What this task involves: Before copying the entries, remove the pictures; everything else stays exactly as it is.

[Listed records — start]

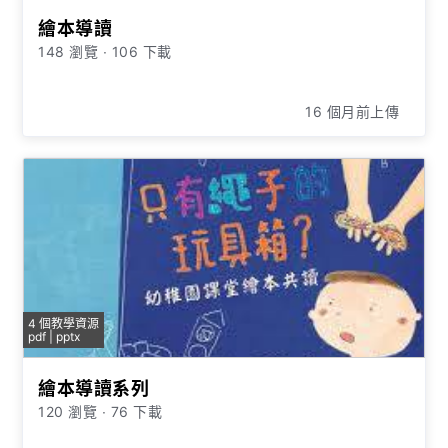
繪本導讀
148 瀏覽
∙
106 下載
16 個月前上傳
4 個教學資源
pdf | pptx
繪本導讀系列
120 瀏覽
∙
76 下載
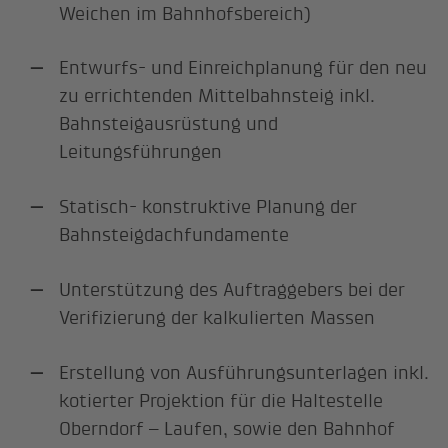
Weichen im Bahnhofsbereich)
Entwurfs- und Einreichplanung für den neu
zu errichtenden Mittelbahnsteig inkl.
Bahnsteigausrüstung und
Leitungsführungen
Statisch- konstruktive Planung der
Bahnsteigdachfundamente
Unterstützung des Auftraggebers bei der
Verifizierung der kalkulierten Massen
Erstellung von Ausführungsunterlagen inkl.
kotierter Projektion für die Haltestelle
Oberndorf – Laufen, sowie den Bahnhof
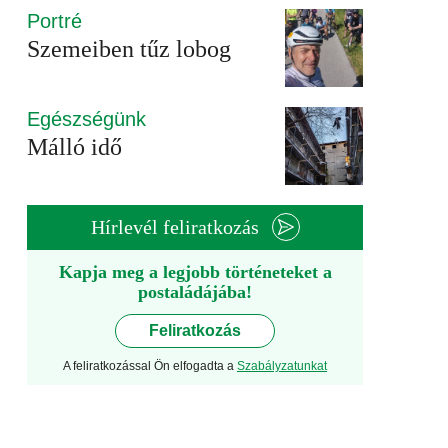
Portré
Szemeiben tűz lobog
Egészségünk
Málló idő
Hírlevél feliratkozás
Kapja meg a legjobb történeteket a
postaládájába!
Feliratkozás
A feliratkozással Ön elfogadta a
Szabályzatunkat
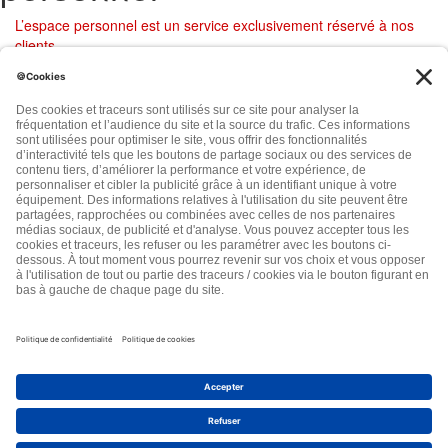
L’espace personnel est un service exclusivement réservé à nos
clients
Connectez-vous ici si vous avez déjà un espace personnel ; si
vous ne l'avez pas encore créé,
cliquez ici
Adresse E-mail :
Mot de passe :
-
ou
-
Envoyez moi un lien de connexion automatique par email
Créer mon espace personnel
|
Mot de passe oublié ?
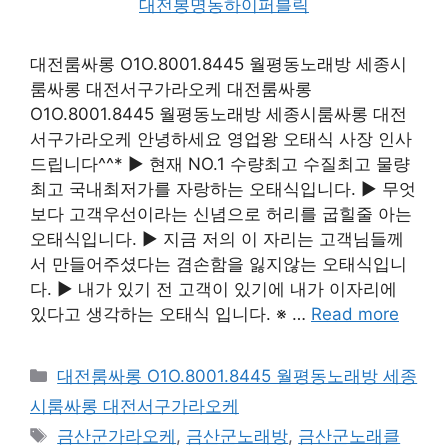
대전룸싸롱 O1O.8001.8445 월평동노래방 세종시
룸싸롱 대전서구가라오케 대전룸싸롱
O1O.8001.8445 월평동노래방 세종시룸싸롱 대전
서구가라오케 안녕하세요 영업왕 오태식 사장 인사
드립니다^^* ▶ 현재 NO.1 수량최고 수질최고 물량
최고 국내최저가를 자랑하는 오태식입니다. ▶ 무엇
보다 고객우선이라는 신념으로 허리를 굽힐줄 아는
오태식입니다. ▶ 지금 저의 이 자리는 고객님들께
서 만들어주셨다는 겸손함을 잃지않는 오태식입니
다. ▶ 내가 있기 전 고객이 있기에 내가 이자리에
있다고 생각하는 오태식 입니다. ※ …
Read more
카
대전룸싸롱 O1O.8001.8445 월평동노래방 세종
테
시룸싸롱 대전서구가라오케
고
태
금산군가라오케
,
금산군노래방
,
금산군노래클
리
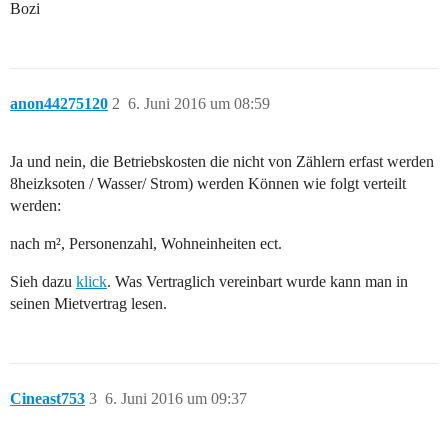
Bozi
anon44275120
2
6. Juni 2016 um 08:59
Ja und nein, die Betriebskosten die nicht von Zählern erfast werden
8heizksoten / Wasser/ Strom) werden Können wie folgt verteilt
werden:
nach m², Personenzahl, Wohneinheiten ect.
Sieh dazu
klick
. Was Vertraglich vereinbart wurde kann man in
seinen Mietvertrag lesen.
Cineast753
3
6. Juni 2016 um 09:37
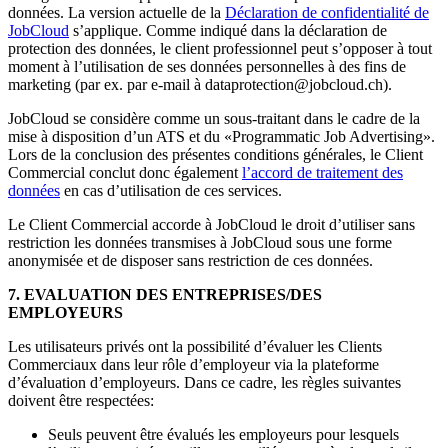
données. La version actuelle de la
Déclaration de confidentialité de
JobCloud
s’applique. Comme indiqué dans la déclaration de
protection des données, le client professionnel peut s’opposer à tout
moment à l’utilisation de ses données personnelles à des fins de
marketing (par ex. par e-mail à dataprotection@jobcloud.ch).
JobCloud se considère comme un sous-traitant dans le cadre de la
mise à disposition d’un ATS et du «Programmatic Job Advertising».
Lors de la conclusion des présentes conditions générales, le Client
Commercial conclut donc également
l’accord de traitement des
données
en cas d’utilisation de ces services.
Le Client Commercial accorde à JobCloud le droit d’utiliser sans
restriction les données transmises à JobCloud sous une forme
anonymisée et de disposer sans restriction de ces données.
7. EVALUATION DES ENTREPRISES/DES
EMPLOYEURS
Les utilisateurs privés ont la possibilité d’évaluer les Clients
Commerciaux dans leur rôle d’employeur via la plateforme
d’évaluation d’employeurs. Dans ce cadre, les règles suivantes
doivent être respectées:
Seuls peuvent être évalués les employeurs pour lesquels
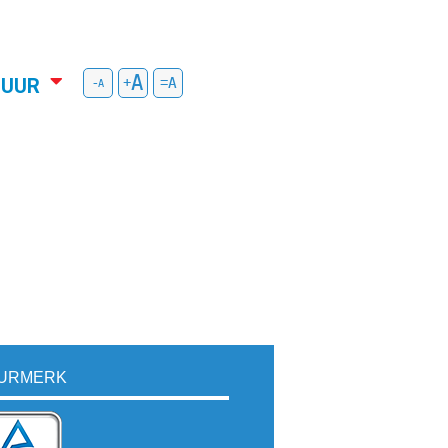
HUUR
-
+
=
URMERK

[Listed records — finish]

Answer for the task:
繪本導讀
148 瀏覽
∙
106 下載
16 個月前上傳
4 個教學資源
pdf | pptx
繪本導讀系列
120 瀏覽
∙
76 下載
Weichen im Bahnhofsbereich)
Entwurfs- und Einreichplanung für den neu
zu errichtenden Mittelbahnsteig inkl.
Bahnsteigausrüstung und
Leitungsführungen
Statisch- konstruktive Planung der
Bahnsteigdachfundamente
Unterstützung des Auftraggebers bei der
Verifizierung der kalkulierten Massen
Erstellung von Ausführungsunterlagen inkl.
kotierter Projektion für die Haltestelle
Oberndorf – Laufen, sowie den Bahnhof
Portré
Szemeiben tűz lobog
Egészségünk
Málló idő
Hírlevél feliratkozás
Kapja meg a legjobb történeteket a
postaládájába!
Feliratkozás
A feliratkozással Ön elfogadta a
Szabályzatunkat
L’espace personnel est un service exclusivement réservé à nos
clients
Connectez-vous ici si vous avez déjà un espace personnel ; si
vous ne l'avez pas encore créé,
cliquez ici
Adresse E-mail :
Mot de passe :
-
ou
-
Envoyez moi un lien de connexion automatique par email
Créer mon espace personnel
|
Mot de passe oublié ?
대전룸싸롱 O1O.8001.8445 월평동노래방 세종시
룸싸롱 대전서구가라오케 대전룸싸롱
O1O.8001.8445 월평동노래방 세종시룸싸롱 대전
서구가라오케 안녕하세요 영업왕 오태식 사장 인사
드립니다^^* ▶ 현재 NO.1 수량최고 수질최고 물량
최고 국내최저가를 자랑하는 오태식입니다. ▶ 무엇
보다 고객우선이라는 신념으로 허리를 굽힐줄 아는
오태식입니다. ▶ 지금 저의 이 자리는 고객님들께
서 만들어주셨다는 겸손함을 잃지않는 오태식입니
다. ▶ 내가 있기 전 고객이 있기에 내가 이자리에
있다고 생각하는 오태식 입니다. ※ …
Read more
카
대전룸싸롱 O1O.8001.8445 월평동노래방 세종
테
시룸싸롱 대전서구가라오케
고
태
금산군가라오케
,
금산군노래방
,
금산군노래클
리
Bozi
anon44275120
2
6. Juni 2016 um 08:59
Ja und nein, die Betriebskosten die nicht von Zählern erfast werden
8heizksoten / Wasser/ Strom) werden Können wie folgt verteilt
werden:
nach m², Personenzahl, Wohneinheiten ect.
Sieh dazu
klick
. Was Vertraglich vereinbart wurde kann man in
seinen Mietvertrag lesen.
Cineast753
3
6. Juni 2016 um 09:37
données. La version actuelle de la
Déclaration de confidentialité de
JobCloud
s’applique. Comme indiqué dans la déclaration de
protection des données, le client professionnel peut s’opposer à tout
moment à l’utilisation de ses données personnelles à des fins de
marketing (par ex. par e-mail à dataprotection@jobcloud.ch).
JobCloud se considère comme un sous-traitant dans le cadre de la
mise à disposition d’un ATS et du «Programmatic Job Advertising».
Lors de la conclusion des présentes conditions générales, le Client
Commercial conclut donc également
l’accord de traitement des
données
en cas d’utilisation de ces services.
Le Client Commercial accorde à JobCloud le droit d’utiliser sans
restriction les données transmises à JobCloud sous une forme
anonymisée et de disposer sans restriction de ces données.
7. EVALUATION DES ENTREPRISES/DES
EMPLOYEURS
Les utilisateurs privés ont la possibilité d’évaluer les Clients
Commerciaux dans leur rôle d’employeur via la plateforme
d’évaluation d’employeurs. Dans ce cadre, les règles suivantes
doivent être respectées:
Seuls peuvent être évalués les employeurs pour lesquels
HUUR
-
+
=
URMERK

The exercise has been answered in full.